Safety analyses revealed a higher incidence of grade 3 or greater treatment-emergent adverse events in the xevinapant arm (87.9%) compared to placebo (80.3%). The most common severe adverse events in the xevinapant group included anemia (21.4%) and neutropenia (19.5%), comparable to placebo for neutropenia but higher for anemia. Serious adverse events occurred in 53.3% of patients receiving xevinapant versus 36.2% in the placebo group. Treatment-emergent adverse events leading to death were reported in 6.0% of patients treated with xevinapant compared to 3.7% in the placebo arm.
Overall, these results robustly demonstrated that adding xevinapant to platinum-based CRT not only failed to improve cancer control outcomes but was associated with increased toxicity and worse survival.
Expert Commentary
The TrilynX study provides critical insight into the role of IAP inhibition in LA SCCHN. Despite strong biological rationale, the clinical outcomes with xevinapant were unfavorable. This highlights the complexity of apoptotic pathways and potential unintended effects of IAP inhibitors in the context of definitive chemoradiotherapy. The unexpected worse survival and toxicity signals raise concerns about off-target effects or interference with cisplatin and radiotherapy efficacy.

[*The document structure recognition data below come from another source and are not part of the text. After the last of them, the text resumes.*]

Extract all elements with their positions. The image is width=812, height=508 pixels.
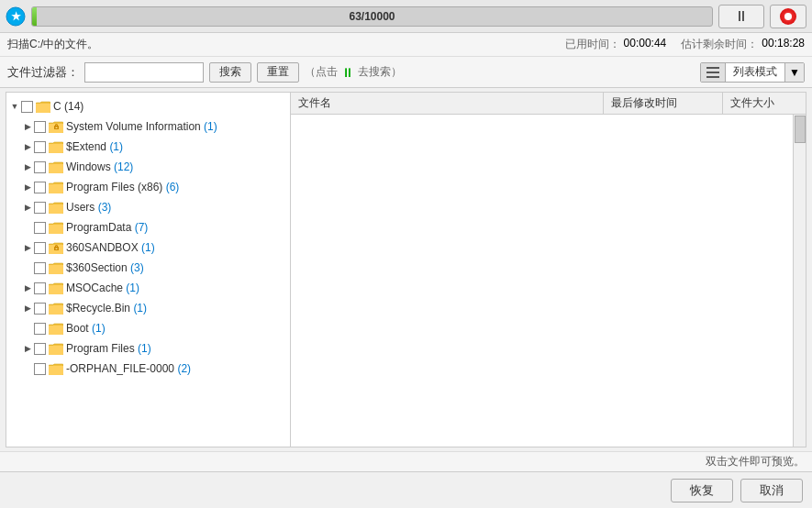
- tree-checkbox[interactable]: [34, 363, 46, 375]
- tree-item-label: System Volume Information (1): [66, 120, 288, 133]
- progress-label: 63/10000: [349, 10, 395, 23]
- tree-checkbox[interactable]: [34, 182, 46, 193]
- view-toggle-label: 列表模式: [726, 64, 784, 80]
- tree-toggle-root[interactable]: [8, 100, 21, 113]
- reset-button[interactable]: 重置: [257, 62, 299, 83]
- tree-checkbox[interactable]: [34, 323, 46, 335]
- tree-checkbox-root[interactable]: [21, 101, 33, 113]
- tree-item-label: Windows (12): [66, 160, 288, 173]
- tree-toggle[interactable]: [21, 282, 34, 294]
- list-item[interactable]: $Recycle.Bin (1): [19, 298, 290, 318]
- tree-checkbox[interactable]: [34, 303, 46, 315]
- remaining-time: 估计剩余时间： 00:18:28: [681, 37, 805, 52]
- remaining-label: 估计剩余时间：: [681, 37, 758, 52]
- tree-toggle[interactable]: [21, 181, 34, 193]
- cancel-button[interactable]: 取消: [740, 479, 803, 502]
- filter-bar: 文件过滤器： 搜索 重置 （点击 ⏸ 去搜索） 列表模式 ▼: [0, 57, 812, 88]
- app-logo: ★: [6, 6, 26, 27]
- tree-toggle[interactable]: [21, 201, 34, 214]
- tree-item-label: $Recycle.Bin (1): [66, 302, 288, 315]
- status-times: 已用时间： 00:00:44 估计剩余时间： 00:18:28: [565, 37, 805, 52]
- tree-checkbox[interactable]: [34, 202, 46, 214]
- pause-button[interactable]: ⏸: [718, 5, 764, 28]
- tree-toggle[interactable]: [21, 342, 34, 355]
- tree-checkbox[interactable]: [34, 121, 46, 133]
- bottom-hint: 双击文件即可预览。: [0, 451, 812, 471]
- list-item[interactable]: System Volume Information (1): [19, 116, 290, 137]
- svg-rect-3: [706, 72, 719, 73]
- main-content: C (14) System Volume Information (1) $Ex…: [6, 92, 806, 447]
- list-item[interactable]: $Extend (1): [19, 137, 290, 157]
- restore-button[interactable]: 恢复: [671, 479, 733, 502]
- tree-item-label: $360Section (3): [66, 261, 288, 274]
- tree-item-label: 360SANDBOX (1): [66, 241, 288, 254]
- progress-bar-container: 63/10000: [31, 6, 713, 27]
- folder-icon: [49, 343, 63, 355]
- filter-input[interactable]: [84, 62, 204, 83]
- preview-hint-text: 双击文件即可预览。: [706, 455, 805, 468]
- folder-lock-icon: [49, 121, 63, 133]
- list-item[interactable]: $360Section (3): [19, 258, 290, 278]
- tree-root-item[interactable]: C (14): [6, 96, 290, 116]
- elapsed-value: 00:00:44: [624, 37, 667, 52]
- tree-checkbox[interactable]: [34, 282, 46, 294]
- search-button[interactable]: 搜索: [209, 62, 251, 83]
- tree-checkbox[interactable]: [34, 343, 46, 355]
- folder-icon: [49, 202, 63, 214]
- tree-item-label: ProgramData (7): [66, 221, 288, 234]
- folder-icon: [49, 262, 63, 274]
- folder-icon: [49, 323, 63, 335]
- file-col-name-header: 文件名: [291, 93, 604, 114]
- view-toggle[interactable]: 列表模式 ▼: [700, 62, 805, 83]
- list-item[interactable]: ProgramData (7): [19, 217, 290, 237]
- svg-rect-6: [56, 127, 58, 128]
- footer-bar: 恢复 取消: [0, 471, 812, 508]
- tree-item-label: Program Files (x86) (6): [66, 181, 288, 193]
- tree-toggle[interactable]: [21, 302, 34, 315]
- list-item[interactable]: MSOCache (1): [19, 278, 290, 298]
- svg-rect-2: [706, 67, 719, 69]
- tree-checkbox[interactable]: [34, 222, 46, 234]
- tree-toggle[interactable]: [21, 140, 34, 153]
- folder-icon: [49, 161, 63, 173]
- stop-icon: [780, 8, 796, 25]
- file-col-size-header: 文件大小: [723, 93, 806, 114]
- chevron-down-icon: ▼: [789, 66, 800, 79]
- scan-status-text: 扫描C:/中的文件。: [7, 37, 98, 52]
- list-item[interactable]: -ORPHAN_FILE-0000 (2): [19, 359, 290, 379]
- tree-toggle[interactable]: [21, 120, 34, 133]
- tree-checkbox[interactable]: [34, 141, 46, 153]
- view-toggle-arrow[interactable]: ▼: [784, 63, 804, 82]
- title-bar: ★ 63/10000 ⏸: [0, 0, 812, 33]
- file-scrollbar[interactable]: [793, 115, 806, 447]
- svg-text:★: ★: [11, 10, 21, 23]
- progress-bar-fill: [32, 7, 37, 26]
- elapsed-label: 已用时间：: [565, 37, 620, 52]
- folder-icon: [49, 303, 63, 315]
- tree-checkbox[interactable]: [34, 161, 46, 173]
- folder-icon: [49, 141, 63, 153]
- tree-checkbox[interactable]: [34, 242, 46, 254]
- tree-toggle[interactable]: [21, 160, 34, 173]
- list-item[interactable]: Program Files (x86) (6): [19, 177, 290, 197]
- tree-item-label: Boot (1): [66, 322, 288, 335]
- tree-item-label: Program Files (1): [66, 342, 288, 355]
- tree-checkbox[interactable]: [34, 262, 46, 274]
- svg-rect-4: [706, 76, 719, 78]
- file-content[interactable]: [291, 115, 806, 447]
- list-item[interactable]: Program Files (1): [19, 338, 290, 359]
- list-item[interactable]: Windows (12): [19, 157, 290, 177]
- stop-button[interactable]: [770, 5, 806, 28]
- tree-toggle[interactable]: [21, 241, 34, 254]
- filter-label: 文件过滤器：: [7, 64, 79, 81]
- list-item[interactable]: 360SANDBOX (1): [19, 237, 290, 258]
- file-header: 文件名 最后修改时间 文件大小: [291, 93, 806, 115]
- list-item[interactable]: Users (3): [19, 197, 290, 217]
- list-item[interactable]: Boot (1): [19, 318, 290, 338]
- status-bar: 扫描C:/中的文件。 已用时间： 00:00:44 估计剩余时间： 00:18:…: [0, 33, 812, 57]
- folder-lock-icon: [49, 242, 63, 254]
- scrollbar-thumb[interactable]: [795, 116, 806, 143]
- folder-icon-root: [36, 101, 50, 113]
- folder-icon: [49, 182, 63, 193]
- filter-hint-prefix: （点击: [305, 64, 338, 80]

The results contrast with earlier phase II studies that showed promise, underscoring the importance of confirmatory phase III trials. These findings reinforce the need for careful translational research to clarify mechanisms underlying adverse outcomes and for biomarkers predicting which patients might benefit or be harmed.
Limitations of the trial include lack of biomarker stratification for IAP expression levels and exclusion of p16-positive oropharyngeal cancer, which may behave differently. The generalizability is robust for unresectable LA SCCHN but may not apply to other head and neck subtypes or HPV-positive disease.
Conclusion
The TrilynX randomized phase III trial demonstrated that the addition of xevinapant to standard platinum-based chemoradiotherapy in unresected locally advanced squamous cell carcinoma of the head and neck did not improve event-free survival and was associated with worse overall survival and increased severe toxicities. These results do not support the use of xevinapant in this setting and highlight the challenges in targeting apoptotic pathways to enhance chemoradiotherapy efficacy.

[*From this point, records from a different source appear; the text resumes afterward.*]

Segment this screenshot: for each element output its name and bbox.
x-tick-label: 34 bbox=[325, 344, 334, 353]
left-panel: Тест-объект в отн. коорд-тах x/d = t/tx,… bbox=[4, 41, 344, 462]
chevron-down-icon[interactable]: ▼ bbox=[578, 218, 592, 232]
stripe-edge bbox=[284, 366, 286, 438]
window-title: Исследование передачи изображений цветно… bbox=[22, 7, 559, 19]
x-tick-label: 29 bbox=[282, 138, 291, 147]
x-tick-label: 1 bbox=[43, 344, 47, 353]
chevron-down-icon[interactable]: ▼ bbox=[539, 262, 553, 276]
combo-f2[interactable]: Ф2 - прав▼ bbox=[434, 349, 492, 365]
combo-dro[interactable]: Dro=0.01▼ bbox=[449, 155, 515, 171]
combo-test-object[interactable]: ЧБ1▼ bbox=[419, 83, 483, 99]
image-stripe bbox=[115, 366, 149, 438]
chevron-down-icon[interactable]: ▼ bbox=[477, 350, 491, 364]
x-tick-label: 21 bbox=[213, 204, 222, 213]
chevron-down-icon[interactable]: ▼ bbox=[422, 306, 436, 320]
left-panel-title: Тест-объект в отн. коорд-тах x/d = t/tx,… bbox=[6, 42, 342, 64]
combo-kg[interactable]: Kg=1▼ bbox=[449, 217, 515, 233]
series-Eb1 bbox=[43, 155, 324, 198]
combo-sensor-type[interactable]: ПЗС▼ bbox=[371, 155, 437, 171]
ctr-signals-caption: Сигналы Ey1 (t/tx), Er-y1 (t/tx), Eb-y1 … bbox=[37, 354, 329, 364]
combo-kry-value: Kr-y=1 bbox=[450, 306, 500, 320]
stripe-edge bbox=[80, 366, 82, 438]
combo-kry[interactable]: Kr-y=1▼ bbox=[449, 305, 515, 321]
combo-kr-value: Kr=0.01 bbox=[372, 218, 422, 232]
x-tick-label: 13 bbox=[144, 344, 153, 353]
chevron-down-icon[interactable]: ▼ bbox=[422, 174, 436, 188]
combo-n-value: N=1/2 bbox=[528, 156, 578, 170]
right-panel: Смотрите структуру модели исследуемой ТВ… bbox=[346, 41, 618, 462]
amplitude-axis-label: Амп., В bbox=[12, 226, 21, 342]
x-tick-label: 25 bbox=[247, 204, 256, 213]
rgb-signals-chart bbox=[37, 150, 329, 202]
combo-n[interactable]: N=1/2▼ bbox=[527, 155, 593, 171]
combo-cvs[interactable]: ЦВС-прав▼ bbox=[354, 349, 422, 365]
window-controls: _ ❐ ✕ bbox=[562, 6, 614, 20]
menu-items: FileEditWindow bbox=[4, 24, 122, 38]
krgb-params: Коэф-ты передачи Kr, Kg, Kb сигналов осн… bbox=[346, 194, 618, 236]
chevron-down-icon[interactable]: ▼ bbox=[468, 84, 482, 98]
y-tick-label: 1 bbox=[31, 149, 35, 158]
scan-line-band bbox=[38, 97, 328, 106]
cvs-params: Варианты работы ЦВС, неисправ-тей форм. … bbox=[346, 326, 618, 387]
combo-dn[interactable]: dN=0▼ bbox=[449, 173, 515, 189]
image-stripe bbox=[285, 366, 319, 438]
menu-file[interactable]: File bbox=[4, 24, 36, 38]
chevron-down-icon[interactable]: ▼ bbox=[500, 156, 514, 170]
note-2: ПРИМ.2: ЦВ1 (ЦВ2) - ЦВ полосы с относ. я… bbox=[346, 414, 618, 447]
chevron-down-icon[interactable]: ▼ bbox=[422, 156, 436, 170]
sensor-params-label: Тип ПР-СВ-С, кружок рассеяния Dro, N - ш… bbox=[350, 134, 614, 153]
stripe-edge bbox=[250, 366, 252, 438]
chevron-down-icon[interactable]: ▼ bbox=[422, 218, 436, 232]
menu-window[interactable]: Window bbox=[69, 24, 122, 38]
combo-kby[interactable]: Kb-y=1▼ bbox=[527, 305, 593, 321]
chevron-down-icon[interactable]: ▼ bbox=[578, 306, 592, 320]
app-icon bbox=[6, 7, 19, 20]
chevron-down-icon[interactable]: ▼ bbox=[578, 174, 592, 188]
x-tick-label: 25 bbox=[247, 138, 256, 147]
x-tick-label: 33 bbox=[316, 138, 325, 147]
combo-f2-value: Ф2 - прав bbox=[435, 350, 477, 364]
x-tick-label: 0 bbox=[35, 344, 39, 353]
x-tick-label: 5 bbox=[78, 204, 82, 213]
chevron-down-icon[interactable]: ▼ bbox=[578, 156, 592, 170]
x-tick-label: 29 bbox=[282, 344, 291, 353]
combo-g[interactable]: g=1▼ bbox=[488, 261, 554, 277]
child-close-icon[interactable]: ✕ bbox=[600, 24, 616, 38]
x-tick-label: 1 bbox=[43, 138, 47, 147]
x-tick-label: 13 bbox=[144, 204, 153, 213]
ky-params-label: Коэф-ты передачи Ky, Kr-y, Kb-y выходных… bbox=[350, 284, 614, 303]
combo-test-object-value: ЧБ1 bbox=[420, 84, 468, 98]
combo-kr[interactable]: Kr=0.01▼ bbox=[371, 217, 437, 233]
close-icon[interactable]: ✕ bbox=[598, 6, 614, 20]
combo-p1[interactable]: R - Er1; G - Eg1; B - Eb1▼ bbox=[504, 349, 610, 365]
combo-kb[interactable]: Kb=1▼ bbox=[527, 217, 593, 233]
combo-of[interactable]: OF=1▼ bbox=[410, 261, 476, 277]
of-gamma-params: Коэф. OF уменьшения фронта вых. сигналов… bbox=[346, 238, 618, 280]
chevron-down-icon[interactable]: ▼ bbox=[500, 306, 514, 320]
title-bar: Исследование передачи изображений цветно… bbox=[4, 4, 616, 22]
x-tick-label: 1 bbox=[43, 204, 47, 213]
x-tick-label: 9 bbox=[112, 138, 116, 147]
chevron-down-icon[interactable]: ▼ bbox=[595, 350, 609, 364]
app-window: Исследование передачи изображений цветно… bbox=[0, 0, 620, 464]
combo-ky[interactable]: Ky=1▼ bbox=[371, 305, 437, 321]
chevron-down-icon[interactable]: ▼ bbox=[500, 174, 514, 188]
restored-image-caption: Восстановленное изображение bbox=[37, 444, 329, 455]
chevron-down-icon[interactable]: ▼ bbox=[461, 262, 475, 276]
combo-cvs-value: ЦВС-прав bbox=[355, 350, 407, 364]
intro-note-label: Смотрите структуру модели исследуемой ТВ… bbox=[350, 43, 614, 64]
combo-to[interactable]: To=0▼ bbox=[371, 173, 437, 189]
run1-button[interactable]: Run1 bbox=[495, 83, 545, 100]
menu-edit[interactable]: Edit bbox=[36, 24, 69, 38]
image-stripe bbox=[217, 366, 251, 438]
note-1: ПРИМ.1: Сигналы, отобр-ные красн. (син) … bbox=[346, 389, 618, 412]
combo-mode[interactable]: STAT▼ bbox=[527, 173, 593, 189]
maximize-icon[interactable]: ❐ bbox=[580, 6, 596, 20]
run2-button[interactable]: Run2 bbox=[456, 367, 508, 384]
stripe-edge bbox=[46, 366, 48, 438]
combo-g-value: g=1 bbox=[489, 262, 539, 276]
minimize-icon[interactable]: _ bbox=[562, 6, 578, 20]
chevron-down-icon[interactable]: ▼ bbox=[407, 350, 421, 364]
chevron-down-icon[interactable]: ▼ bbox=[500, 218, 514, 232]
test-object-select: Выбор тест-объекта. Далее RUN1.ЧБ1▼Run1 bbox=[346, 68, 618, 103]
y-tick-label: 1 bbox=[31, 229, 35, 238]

Future investigations should focus on deepening mechanistic understanding, identifying predictive biomarkers, and exploring alternative therapeutic strategies to improve outcomes for patients with unresected LA SCCHN.
References
1. Bourhis J, Licitra LF, Burtness B, et al. Xevinapant or Placebo Plus Platinum-Based Chemoradiotherapy in Unresected Locally Advanced Squamous Cell Carcinoma of the Head and Neck (TrilynX): A Randomized, Phase III Study. J Clin Oncol. 2025 Sep 3:JCO2500272. doi: 10.1200/JCO-25-00272. Epub ahead of print. PMID: 40902136.
2. Cohen EEW, et al. Current Standards and Emerging Treatments in Head and Neck Squamous Cell Carcinoma. Lancet Oncol. 2021;22(7):e287-e297.
3. Fulda S. Targeting Inhibitor of Apoptosis Proteins for Cancer Therapy. Adv Exp Med Biol. 2020;1240:117-136.
4. Haddad R, et al. Advances in Chemoradiotherapy for Locally Advanced Head and Neck Cancer. Nat Rev Clin Oncol. 2020;17(12):694-708.